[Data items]
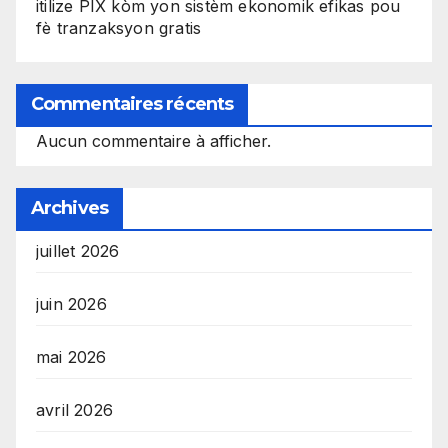
itilize PIX kòm yon sistèm ekonomik efikas pou
fè tranzaksyon gratis
Commentaires récents
Aucun commentaire à afficher.
Archives
juillet 2026
juin 2026
mai 2026
avril 2026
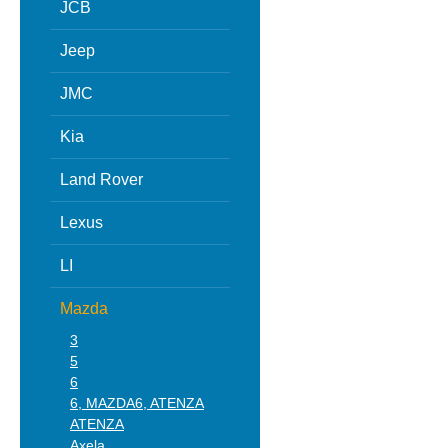
JCB
Jeep
JMC
Kia
Land Rover
Lexus
LI
Mazda
3
5
6
6, MAZDA6, ATENZA
ATENZA
Axela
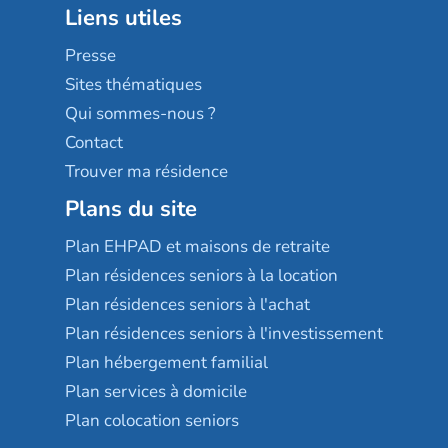
Liens utiles
Les villages d'or
Sérénys
Presse
Résidences services Villa Médicis
Sites thématiques
Qui sommes-nous ?
Contact
Trouver ma résidence
Plans du site
Plan EHPAD et maisons de retraite
Plan résidences seniors à la location
Plan résidences seniors à l'achat
Plan résidences seniors à l'investissement
Plan hébergement familial
Plan services à domicile
Plan colocation seniors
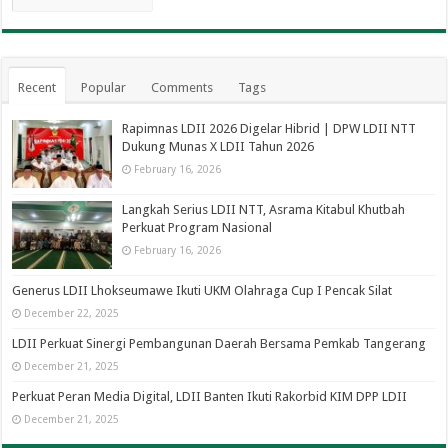
Recent
Popular
Comments
Tags
Rapimnas LDII 2026 Digelar Hibrid | DPW LDII NTT
Dukung Munas X LDII Tahun 2026
February 16, 2026
Langkah Serius LDII NTT, Asrama Kitabul Khutbah
Perkuat Program Nasional
February 16, 2026
Generus LDII Lhokseumawe Ikuti UKM Olahraga Cup I Pencak Silat
December 22, 2025
LDII Perkuat Sinergi Pembangunan Daerah Bersama Pemkab Tangerang
December 21, 2025
Perkuat Peran Media Digital, LDII Banten Ikuti Rakorbid KIM DPP LDII
December 21, 2025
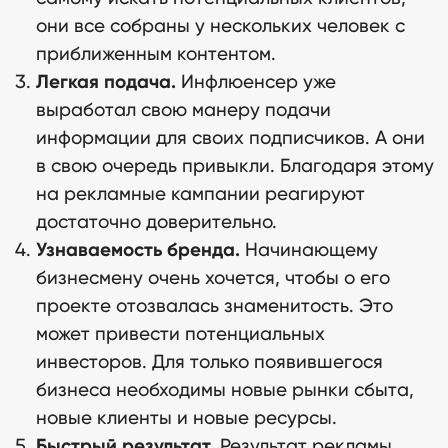
они все собраны у нескольких человек с
приближенным контентом.
Легкая подача.
Инфлюенсер уже
выработал свою манеру подачи
информации для своих подписчиков. А они
в свою очередь привыкли. Благодаря этому
на рекламные кампании реагируют
достаточно доверительно.
Узнаваемость бренда.
Начинающему
бизнесмену очень хочется, чтобы о его
проекте отозвалась знаменитость. Это
может привести потенциальных
инвесторов. Для только появившегося
бизнеса необходимы новые рынки сбыта,
новые клиенты и новые ресурсы.
Быстрый результат.
Результат рекламы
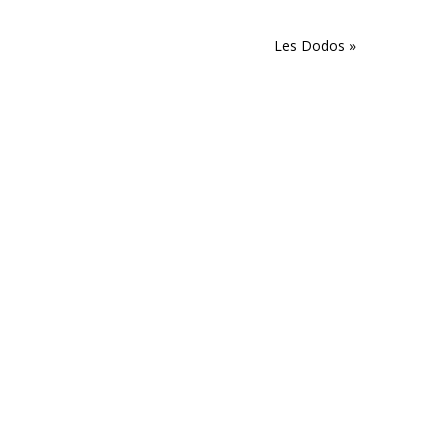
Les Dodos
»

**YOUR GOAL:**
All entries must come back exactly as written, though without their pictures.

**ANSWER BELOW:**
itilize PIX kòm yon sistèm ekonomik efikas pou
fè tranzaksyon gratis
Commentaires récents
Aucun commentaire à afficher.
Archives
juillet 2026
juin 2026
mai 2026
avril 2026
JCB
Jeep
JMC
Kia
Land Rover
Lexus
LI
Mazda
3
5
6
6, MAZDA6, ATENZA
ATENZA
Axela
Liens utiles
Les villages d'or
Sérénys
Presse
Résidences services Villa Médicis
Sites thématiques
Qui sommes-nous ?
Contact
Trouver ma résidence
Plans du site
Plan EHPAD et maisons de retraite
Plan résidences seniors à la location
Plan résidences seniors à l'achat
Plan résidences seniors à l'investissement
Plan hébergement familial
Plan services à domicile
Plan colocation seniors
Recent
Popular
Comments
Tags
Rapimnas LDII 2026 Digelar Hibrid | DPW LDII NTT
Dukung Munas X LDII Tahun 2026
February 16, 2026
Langkah Serius LDII NTT, Asrama Kitabul Khutbah
Perkuat Program Nasional
February 16, 2026
Generus LDII Lhokseumawe Ikuti UKM Olahraga Cup I Pencak Silat
December 22, 2025
LDII Perkuat Sinergi Pembangunan Daerah Bersama Pemkab Tangerang
December 21, 2025
Perkuat Peran Media Digital, LDII Banten Ikuti Rakorbid KIM DPP LDII
December 21, 2025
они все собраны у нескольких человек с
приближенным контентом.
Легкая подача.
Инфлюенсер уже
выработал свою манеру подачи
информации для своих подписчиков. А они
в свою очередь привыкли. Благодаря этому
на рекламные кампании реагируют
достаточно доверительно.
Узнаваемость бренда.
Начинающему
бизнесмену очень хочется, чтобы о его
проекте отозвалась знаменитость. Это
может привести потенциальных
инвесторов. Для только появившегося
бизнеса необходимы новые рынки сбыта,
новые клиенты и новые ресурсы.
Быстрый результат.
Результат рекламы
Les Dodos
»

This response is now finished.